Development of a De-identification Model for Electronic Health Records in Buenos Aires City Healthcare (SALA 2026)

Author

María Nanton

Published

March 17, 2026

Together with Ariana Bardauil, Juliana Reyes Szemere, Camila Ebensrtejin, Hugo Neumayer, Sofía Anastasía, Alejandro Domazet, Max Wolf, Cecilia Palermo, and Milagro Teruel, we presented a poster on our de-identification project at the Summit of AI in Latin America (SALA 2026).

The work is developed at the Dirección General de Sistemas de Información Sanitaria (DGSISAN), Ministerio de Salud, Ciudad Autónoma de Buenos Aires.
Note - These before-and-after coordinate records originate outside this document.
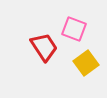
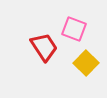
yellow square: rotated 10 degrees counterclockwise
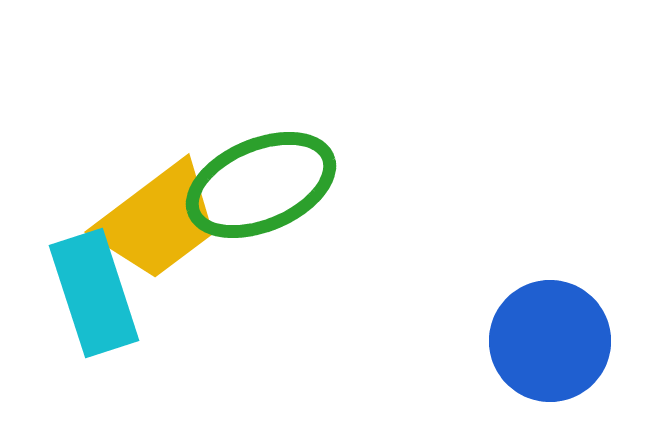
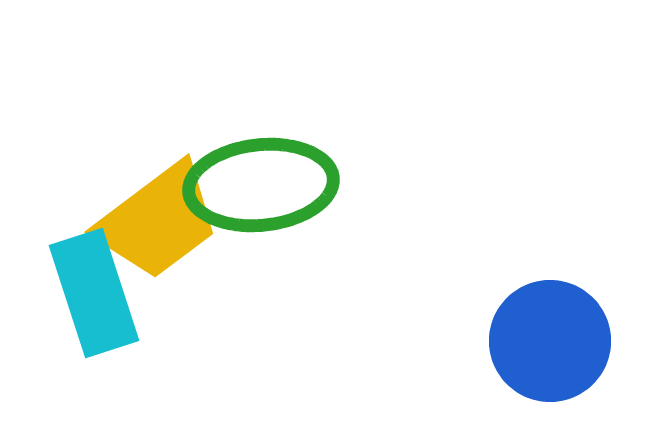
green ellipse: rotated 17 degrees clockwise
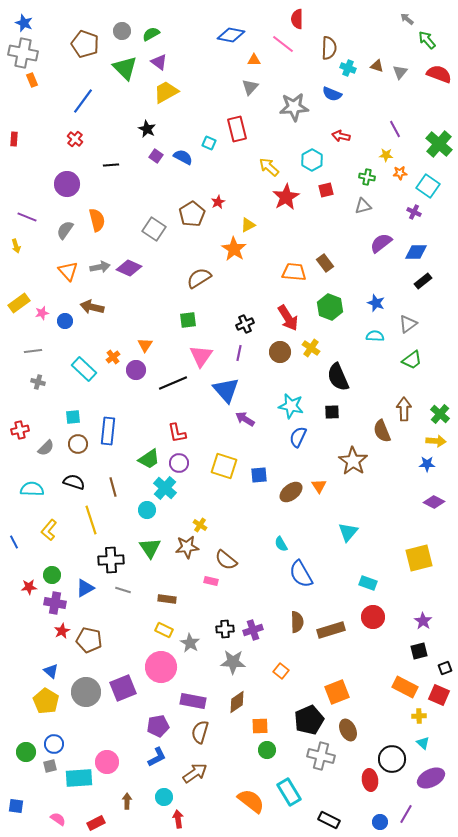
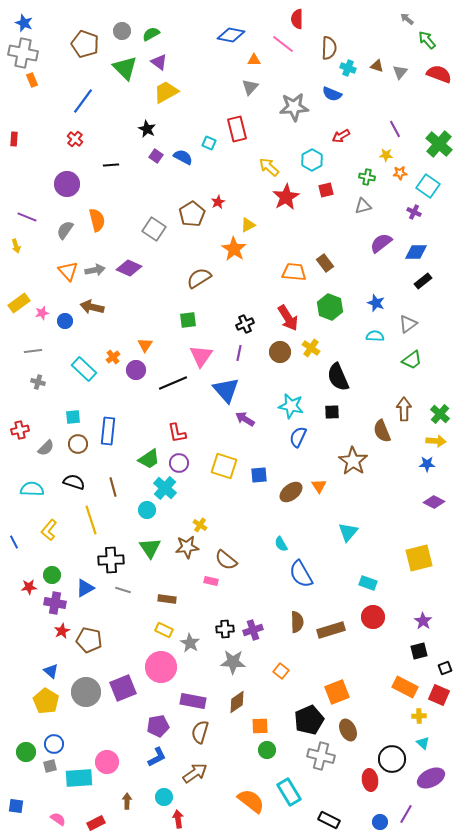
red arrow at (341, 136): rotated 42 degrees counterclockwise
gray arrow at (100, 267): moved 5 px left, 3 px down
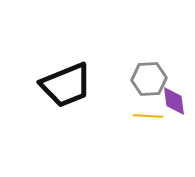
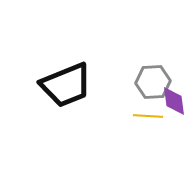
gray hexagon: moved 4 px right, 3 px down
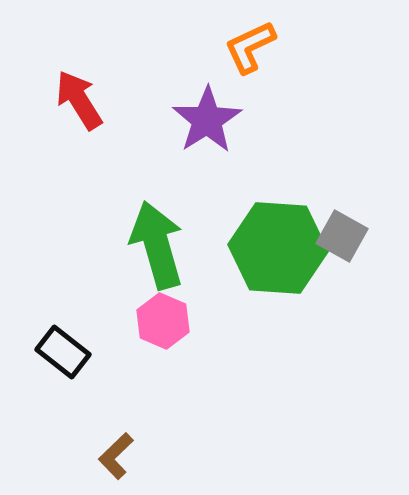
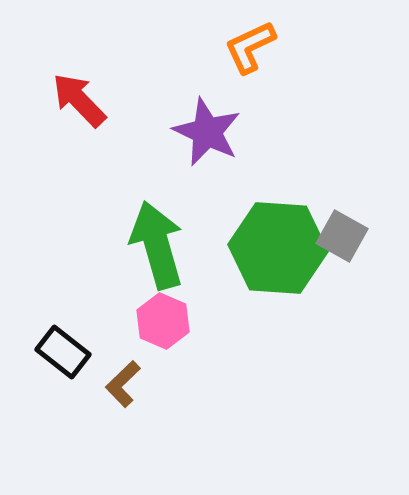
red arrow: rotated 12 degrees counterclockwise
purple star: moved 12 px down; rotated 14 degrees counterclockwise
brown L-shape: moved 7 px right, 72 px up
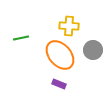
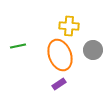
green line: moved 3 px left, 8 px down
orange ellipse: rotated 20 degrees clockwise
purple rectangle: rotated 56 degrees counterclockwise
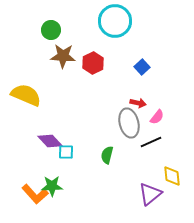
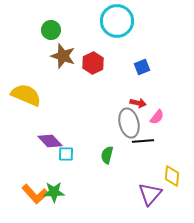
cyan circle: moved 2 px right
brown star: rotated 15 degrees clockwise
blue square: rotated 21 degrees clockwise
black line: moved 8 px left, 1 px up; rotated 20 degrees clockwise
cyan square: moved 2 px down
yellow diamond: rotated 10 degrees clockwise
green star: moved 2 px right, 6 px down
purple triangle: rotated 10 degrees counterclockwise
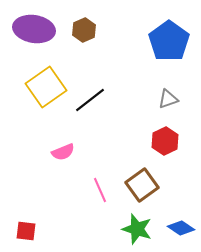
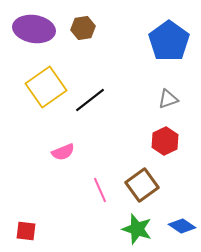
brown hexagon: moved 1 px left, 2 px up; rotated 15 degrees clockwise
blue diamond: moved 1 px right, 2 px up
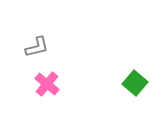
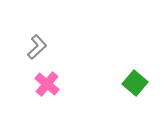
gray L-shape: rotated 30 degrees counterclockwise
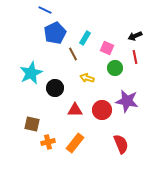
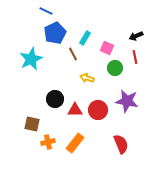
blue line: moved 1 px right, 1 px down
black arrow: moved 1 px right
cyan star: moved 14 px up
black circle: moved 11 px down
red circle: moved 4 px left
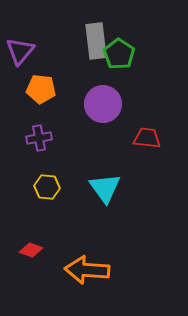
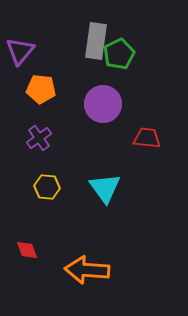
gray rectangle: rotated 15 degrees clockwise
green pentagon: rotated 12 degrees clockwise
purple cross: rotated 25 degrees counterclockwise
red diamond: moved 4 px left; rotated 50 degrees clockwise
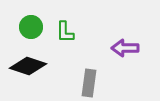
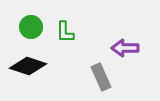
gray rectangle: moved 12 px right, 6 px up; rotated 32 degrees counterclockwise
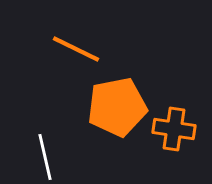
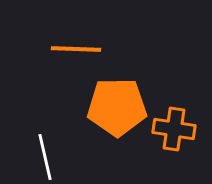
orange line: rotated 24 degrees counterclockwise
orange pentagon: rotated 10 degrees clockwise
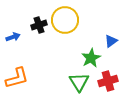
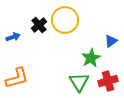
black cross: rotated 21 degrees counterclockwise
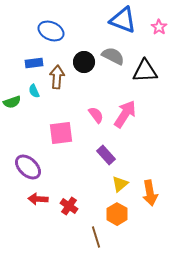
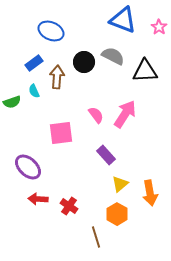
blue rectangle: rotated 30 degrees counterclockwise
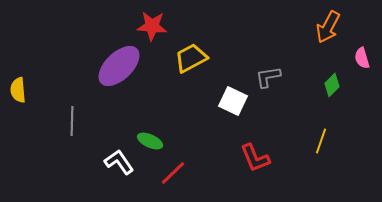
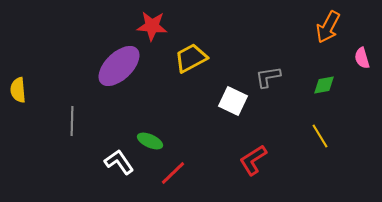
green diamond: moved 8 px left; rotated 35 degrees clockwise
yellow line: moved 1 px left, 5 px up; rotated 50 degrees counterclockwise
red L-shape: moved 2 px left, 2 px down; rotated 80 degrees clockwise
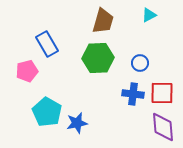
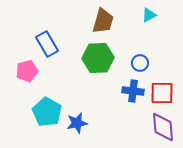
blue cross: moved 3 px up
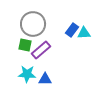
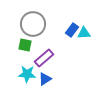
purple rectangle: moved 3 px right, 8 px down
blue triangle: rotated 32 degrees counterclockwise
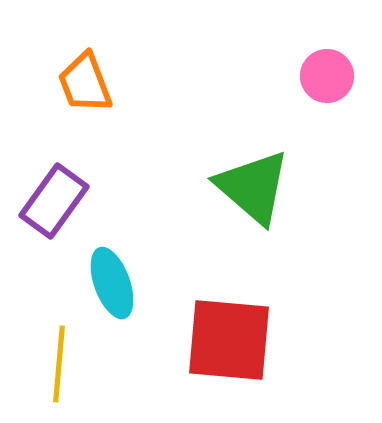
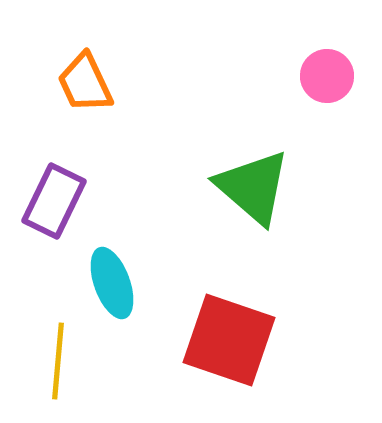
orange trapezoid: rotated 4 degrees counterclockwise
purple rectangle: rotated 10 degrees counterclockwise
red square: rotated 14 degrees clockwise
yellow line: moved 1 px left, 3 px up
The Buenos Aires City public health system’s Electronic Health Records database contains over 45 million free-text progress notes written by clinicians during consultations. These notes can contain sensitive patient identifiers — full names, ID numbers, addresses, phone numbers — so the goal is to build a NER model capable of detecting and masking them, enabling broader data availability while protecting patient privacy.

We annotated a sample of 5,000 clinical progress notes across specialties and levels of care, and we are currently exploring three modeling approaches: a rule-based system adapted for Spanish and Argentine-specific identifiers, a BiLSTM NER model trained on our annotated data, and a hybrid ensemble combining both — all designed to run on lightweight City infrastructure.